I thought, hey, maybe I could buy a new pair of sneakers, so I checked the Lebron James poster-clad store out. But nothing fancy caught my fancy. Was I growing old, and these shox and air maxes no longer stir Jordan-esque fantasies in me? Oh well, my money and youth intact (still), I walked out the store, feeling proud that my soiled, battle-tested high-cut canvas Chuck Taylors were the comfiest ever sneakers for a kid like me to wear.
Next up: maybe I could replace my year-old Kenneth Cole with something sazzier, like the cheapest Swiss chronographs I could find? Well, well, I did go to some watch seller. Funny. For a moment I had delusions of purchasing an Oris or an Omega or even a Breguet right then and there. Haha, madmen have delusions. Kids fantasize. But my money wouldn’t take me anywhere, especially for something of Swiss descent. Besides, buying a watch while I still have nice ones right now would seem too much of caprice, wouldn’t it?

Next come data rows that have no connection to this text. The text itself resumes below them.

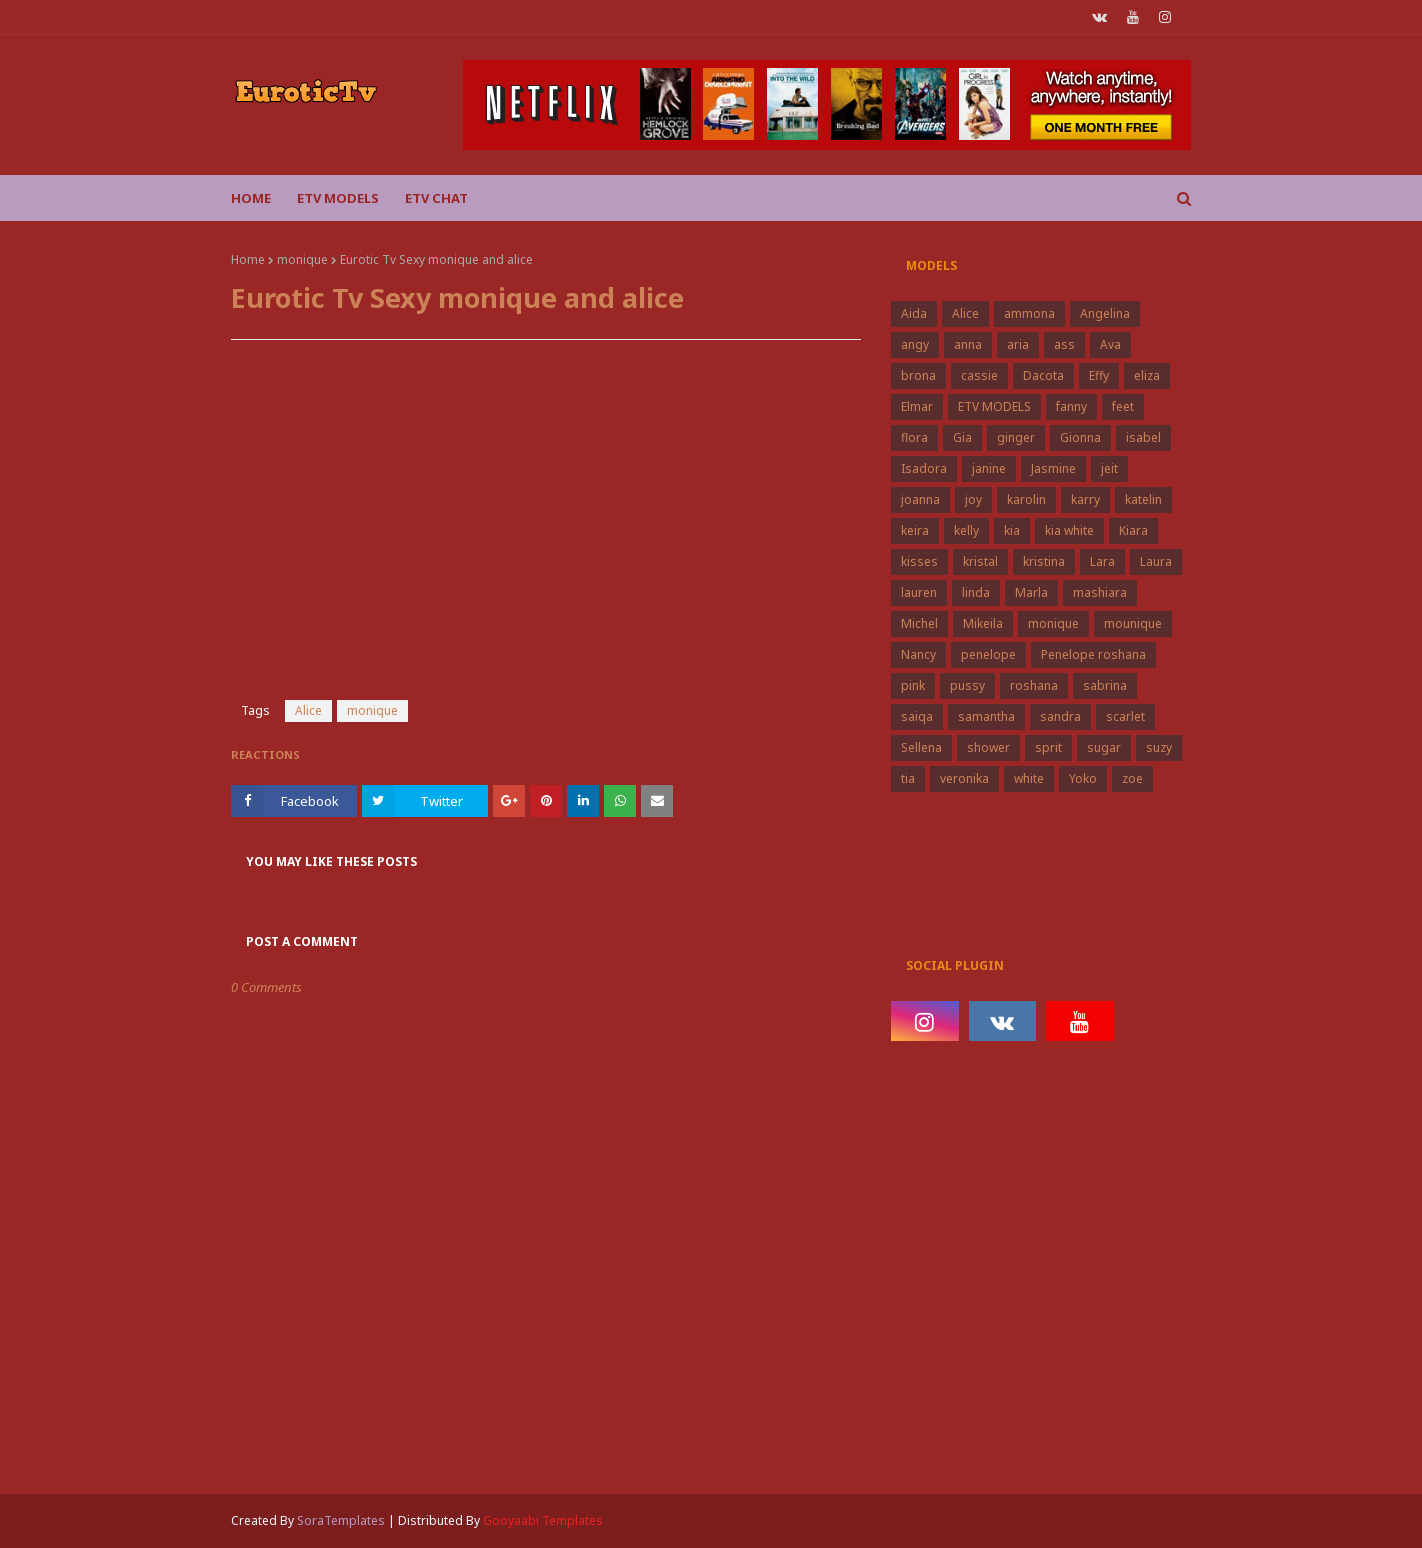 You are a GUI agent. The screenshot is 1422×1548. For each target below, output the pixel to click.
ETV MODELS (994, 406)
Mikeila (983, 623)
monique (302, 259)
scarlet (1125, 716)
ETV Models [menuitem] (338, 198)
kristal (980, 561)
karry (1085, 499)
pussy (967, 685)
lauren (919, 592)
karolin (1026, 499)
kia (1012, 530)
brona (918, 375)
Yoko (1083, 778)
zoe (1132, 778)
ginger (1016, 437)
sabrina (1105, 685)
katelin (1143, 499)
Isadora (924, 468)
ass (1064, 344)
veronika (964, 778)
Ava (1110, 344)
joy (973, 499)
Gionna (1080, 437)
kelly (966, 530)
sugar (1104, 747)
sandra (1060, 716)
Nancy (918, 654)
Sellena (921, 747)
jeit (1109, 468)
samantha (986, 716)
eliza (1147, 375)
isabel (1143, 437)
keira (915, 530)
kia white (1069, 530)
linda (976, 592)
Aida (914, 313)
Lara (1102, 561)
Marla (1031, 592)
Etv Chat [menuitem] (436, 198)
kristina (1044, 561)
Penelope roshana (1093, 654)
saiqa (917, 716)
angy (915, 344)
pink (913, 685)
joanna (920, 499)
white (1029, 778)
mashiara (1100, 592)
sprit (1048, 747)
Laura (1156, 561)
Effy (1099, 375)
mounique (1133, 623)
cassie (979, 375)
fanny (1071, 406)
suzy (1159, 747)
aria (1018, 344)
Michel (919, 623)
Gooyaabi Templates (543, 1520)
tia (908, 778)
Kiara (1133, 530)
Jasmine (1053, 468)
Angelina (1105, 313)
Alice (308, 710)
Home (248, 259)
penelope (988, 654)
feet (1123, 406)
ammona (1029, 313)
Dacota (1043, 375)
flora (914, 437)
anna (968, 344)
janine (989, 468)
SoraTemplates (341, 1520)
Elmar (917, 406)
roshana (1034, 685)
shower (988, 747)
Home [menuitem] (251, 198)
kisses (919, 561)
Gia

Many things came to mind as I walked on: new T-shirts (atttaboy, I could use some), new shirts and slacks (the people at the office might notice, the girl behind my desk might even let drop a compliment), new leather shoes (c’mon), new other things. Or I could spend on books (pity my bookcase – it might collapse anytime) or splurge on Cd’s (I still have not yet bought that 2-cd best of Miles Davis/Jim Coltrane). The list went on. The list goes on, only, I couldn’t really seem to manage to pick one thing to purchase from that. Talk about a pretty useless catalogue.
I went home in a state of trauma.
Cigarette after cigarette, and a little J&B in a freebie Jose Cuervo shot glass, with Oishi to boot, I watched Sergio Leone’s 3-hour plus epic Once Upon a Time in America. It was almost 2 am, and I was infatuated with the Noodles – Deborah love affair. Then I went to bed.
In the cold and dark of my room I raised my right hand as I lay flat on my back on my almost spineless bed. I felt like I was on speedball and coccaine, contemplating the vastness of my universe with my right hand outstretched, my eyes closely watching as my fingers cut through the moonlight-stricken dark haven. I pictured myself in prison, sentenced to lifetime imprisonment, like I have committed murder or something. Would my mother bring me cigarettes whenever she visits? I would down about five packs of Marlboro reds every day (assuming no inmates would hustle from me) so I would die of emphysema or cancer and I wouldn’t have to wretchedly spend every day of my sentence, rotting, sex-deprived, agonizingly thin, stricken with every imaginable skin disease. But that was pure stupidity, I reckoned. I would just be punishing myself more, for I might die of cancer very, very slowly, I living corpse of such an intelligent once inhabitant of St. John Street.
I have my money intact. But my mind was lost. In the darkness, brooding. A fellowship with other confused souls.
But I do remember, I said hi to her and her entire family later in the evening. She just smiled back, and I had a conversation with her equally beautiful older sister. Those are the things, or events, that money can’t ever buy/
Of course, now, it could. I thought. Trauma, this is.